▶ Exercise
Lines below containing the word "everyone" should be copied out.

▶ Extracted page text data
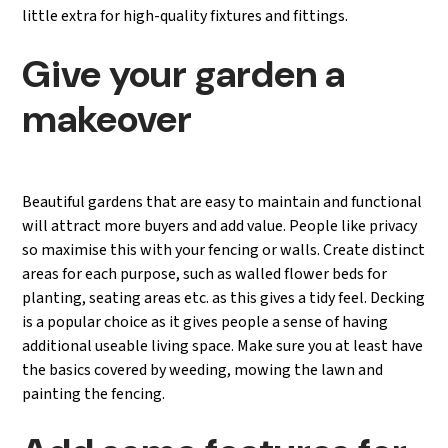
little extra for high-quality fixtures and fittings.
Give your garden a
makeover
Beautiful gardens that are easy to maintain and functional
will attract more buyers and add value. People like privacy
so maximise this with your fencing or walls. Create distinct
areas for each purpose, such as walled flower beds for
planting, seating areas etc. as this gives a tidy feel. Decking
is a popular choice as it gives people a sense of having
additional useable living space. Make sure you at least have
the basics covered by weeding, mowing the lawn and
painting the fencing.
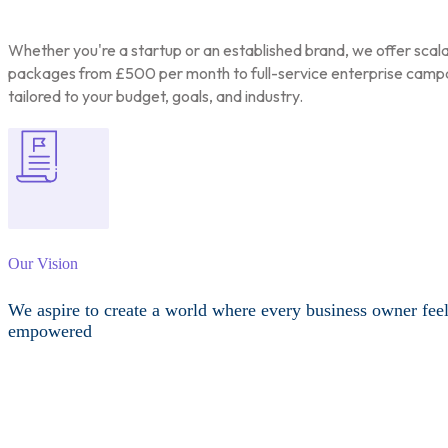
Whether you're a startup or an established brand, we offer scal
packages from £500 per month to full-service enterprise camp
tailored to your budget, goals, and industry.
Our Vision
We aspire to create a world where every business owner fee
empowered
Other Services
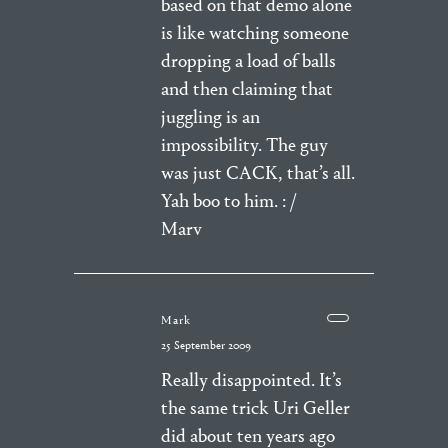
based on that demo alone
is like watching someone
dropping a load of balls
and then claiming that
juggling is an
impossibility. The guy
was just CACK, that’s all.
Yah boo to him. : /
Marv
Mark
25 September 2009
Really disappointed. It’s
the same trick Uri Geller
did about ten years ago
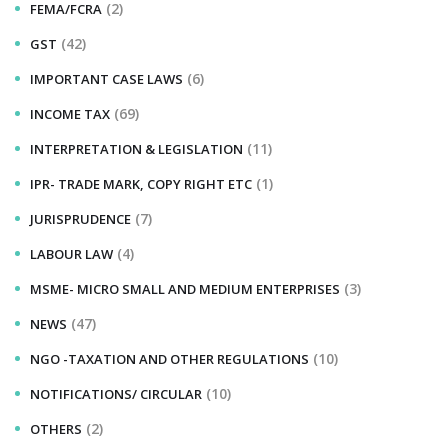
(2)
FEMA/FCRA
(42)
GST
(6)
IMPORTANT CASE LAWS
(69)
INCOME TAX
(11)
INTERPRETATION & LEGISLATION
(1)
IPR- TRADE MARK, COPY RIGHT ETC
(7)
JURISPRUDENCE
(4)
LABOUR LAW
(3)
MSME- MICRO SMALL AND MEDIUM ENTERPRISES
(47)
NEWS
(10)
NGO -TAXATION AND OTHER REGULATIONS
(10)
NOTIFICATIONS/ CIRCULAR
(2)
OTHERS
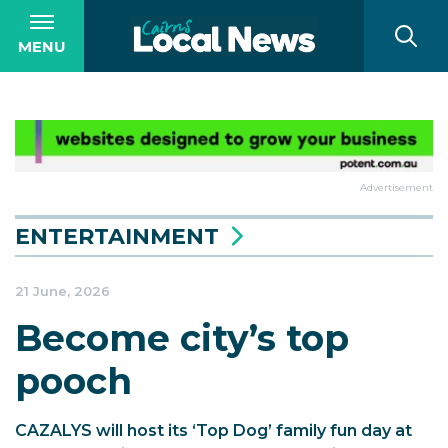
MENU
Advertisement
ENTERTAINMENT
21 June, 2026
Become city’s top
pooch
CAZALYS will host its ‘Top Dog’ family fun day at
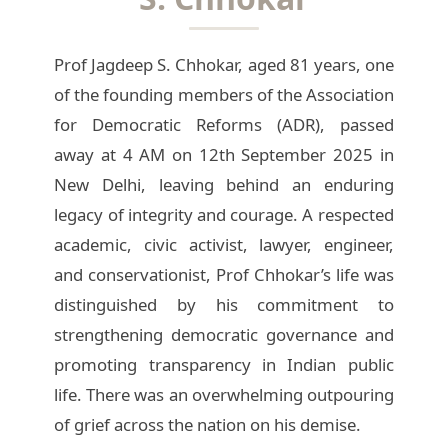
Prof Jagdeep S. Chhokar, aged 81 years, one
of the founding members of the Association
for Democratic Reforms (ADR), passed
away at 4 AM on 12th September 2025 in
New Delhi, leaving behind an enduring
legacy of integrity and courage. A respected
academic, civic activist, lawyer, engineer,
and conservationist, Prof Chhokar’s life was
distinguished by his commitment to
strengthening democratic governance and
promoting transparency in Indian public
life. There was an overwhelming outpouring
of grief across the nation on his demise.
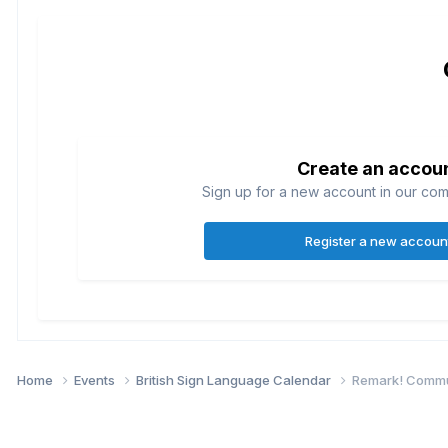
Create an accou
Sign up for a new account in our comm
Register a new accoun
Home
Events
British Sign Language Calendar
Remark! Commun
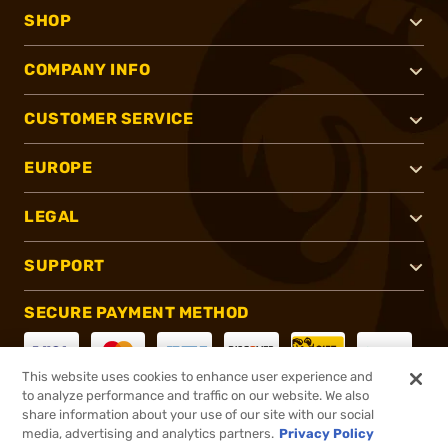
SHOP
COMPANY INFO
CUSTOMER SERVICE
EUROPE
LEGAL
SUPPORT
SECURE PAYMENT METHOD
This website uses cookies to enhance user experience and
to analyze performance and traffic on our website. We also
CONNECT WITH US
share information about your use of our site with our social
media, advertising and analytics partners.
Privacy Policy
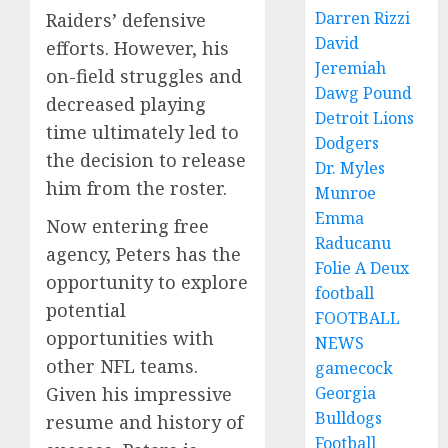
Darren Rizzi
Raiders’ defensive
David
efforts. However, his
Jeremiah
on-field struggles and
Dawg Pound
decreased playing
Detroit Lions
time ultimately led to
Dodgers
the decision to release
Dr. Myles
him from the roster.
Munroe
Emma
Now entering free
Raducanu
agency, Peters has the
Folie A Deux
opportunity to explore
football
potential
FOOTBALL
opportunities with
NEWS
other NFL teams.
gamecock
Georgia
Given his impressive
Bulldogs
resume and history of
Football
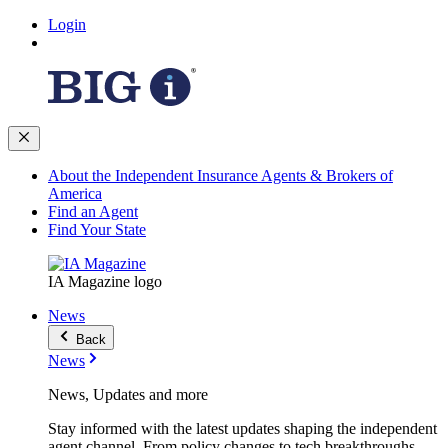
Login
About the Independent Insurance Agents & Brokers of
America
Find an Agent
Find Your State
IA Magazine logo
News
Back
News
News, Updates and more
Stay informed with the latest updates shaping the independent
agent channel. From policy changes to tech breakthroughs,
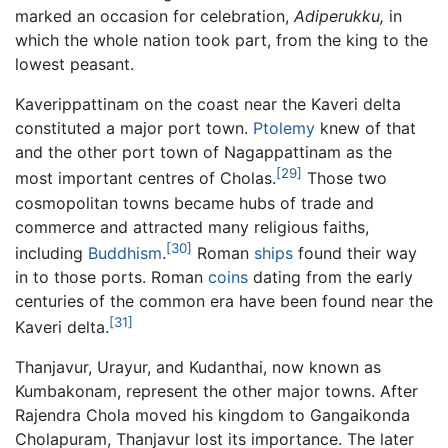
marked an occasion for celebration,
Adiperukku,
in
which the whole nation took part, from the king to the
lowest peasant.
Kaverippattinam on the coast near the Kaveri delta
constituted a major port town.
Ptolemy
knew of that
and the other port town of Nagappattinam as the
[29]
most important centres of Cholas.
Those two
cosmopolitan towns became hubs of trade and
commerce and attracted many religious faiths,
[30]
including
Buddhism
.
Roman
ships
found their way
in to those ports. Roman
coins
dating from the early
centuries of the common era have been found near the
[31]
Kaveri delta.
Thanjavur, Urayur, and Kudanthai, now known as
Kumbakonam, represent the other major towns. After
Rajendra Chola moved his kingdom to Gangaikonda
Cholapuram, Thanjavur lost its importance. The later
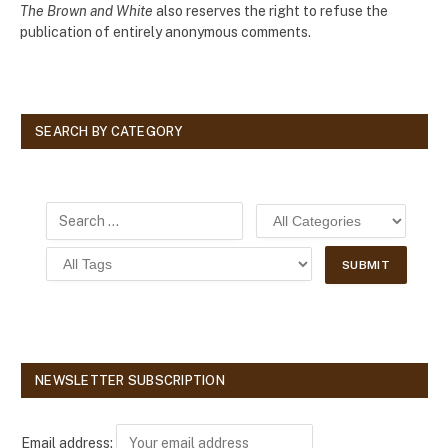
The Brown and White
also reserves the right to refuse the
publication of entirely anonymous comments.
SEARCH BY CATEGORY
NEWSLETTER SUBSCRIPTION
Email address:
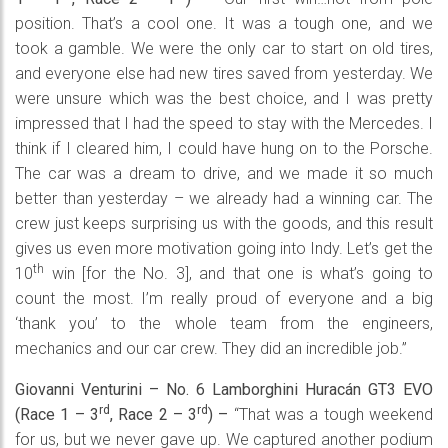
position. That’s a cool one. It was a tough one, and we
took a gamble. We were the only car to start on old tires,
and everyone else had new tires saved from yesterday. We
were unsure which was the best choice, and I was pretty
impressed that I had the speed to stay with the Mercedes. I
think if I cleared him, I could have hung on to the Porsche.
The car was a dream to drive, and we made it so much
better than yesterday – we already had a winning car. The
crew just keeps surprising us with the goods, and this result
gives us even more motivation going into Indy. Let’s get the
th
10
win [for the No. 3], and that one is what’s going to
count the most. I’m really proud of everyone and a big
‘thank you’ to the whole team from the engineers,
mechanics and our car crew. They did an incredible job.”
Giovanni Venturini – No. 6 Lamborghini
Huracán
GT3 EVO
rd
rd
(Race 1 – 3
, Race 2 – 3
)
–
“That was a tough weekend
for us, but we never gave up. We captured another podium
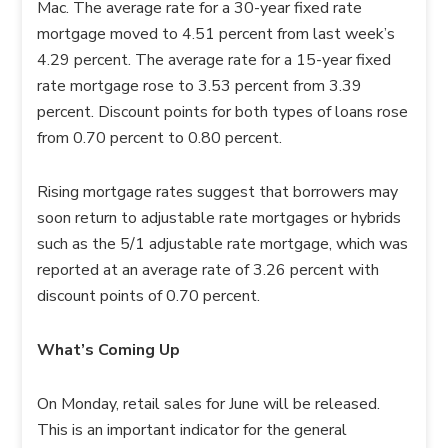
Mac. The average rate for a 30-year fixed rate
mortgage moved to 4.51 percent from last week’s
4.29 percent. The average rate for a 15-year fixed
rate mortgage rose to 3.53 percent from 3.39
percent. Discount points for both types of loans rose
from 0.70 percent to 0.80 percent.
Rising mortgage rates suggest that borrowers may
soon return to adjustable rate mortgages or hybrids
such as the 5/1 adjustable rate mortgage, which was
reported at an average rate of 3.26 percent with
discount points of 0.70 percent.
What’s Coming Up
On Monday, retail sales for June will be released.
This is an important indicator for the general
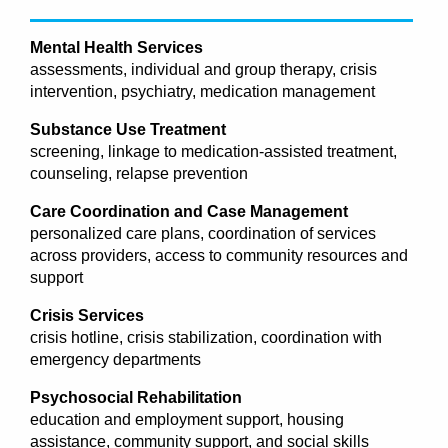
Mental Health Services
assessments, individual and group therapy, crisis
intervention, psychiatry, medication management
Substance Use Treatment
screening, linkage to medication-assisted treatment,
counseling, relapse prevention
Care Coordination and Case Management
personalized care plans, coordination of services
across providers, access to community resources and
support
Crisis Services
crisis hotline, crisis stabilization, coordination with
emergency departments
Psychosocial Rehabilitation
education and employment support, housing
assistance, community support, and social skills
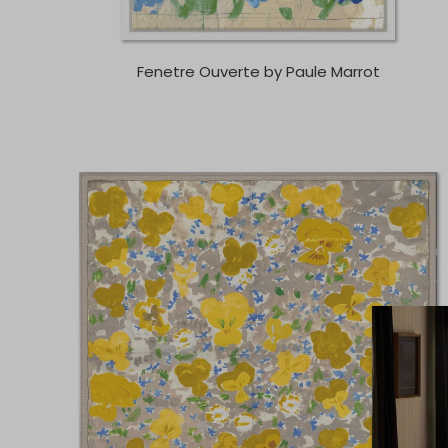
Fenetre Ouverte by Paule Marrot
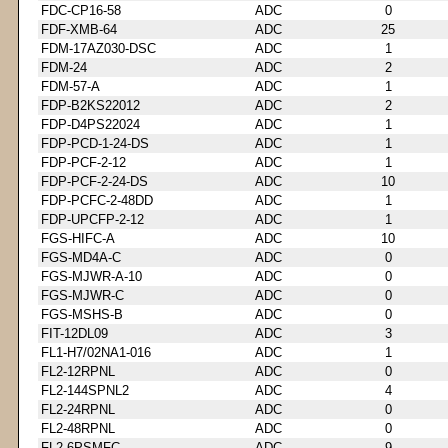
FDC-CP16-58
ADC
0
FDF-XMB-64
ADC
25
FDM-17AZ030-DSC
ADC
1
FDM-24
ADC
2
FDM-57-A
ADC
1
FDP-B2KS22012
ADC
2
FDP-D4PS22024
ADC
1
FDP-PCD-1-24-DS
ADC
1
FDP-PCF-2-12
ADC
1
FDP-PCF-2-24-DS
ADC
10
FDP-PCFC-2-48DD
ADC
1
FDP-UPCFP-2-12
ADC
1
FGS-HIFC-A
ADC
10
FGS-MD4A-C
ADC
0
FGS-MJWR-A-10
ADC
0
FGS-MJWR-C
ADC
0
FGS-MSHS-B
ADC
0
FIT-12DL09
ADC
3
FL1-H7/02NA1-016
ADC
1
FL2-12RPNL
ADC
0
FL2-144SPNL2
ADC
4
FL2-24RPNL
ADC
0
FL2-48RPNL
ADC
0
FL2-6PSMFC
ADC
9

▶ Written answer
and everyone else had new tires saved from yesterday. We
count the most. I’m really proud of everyone and a big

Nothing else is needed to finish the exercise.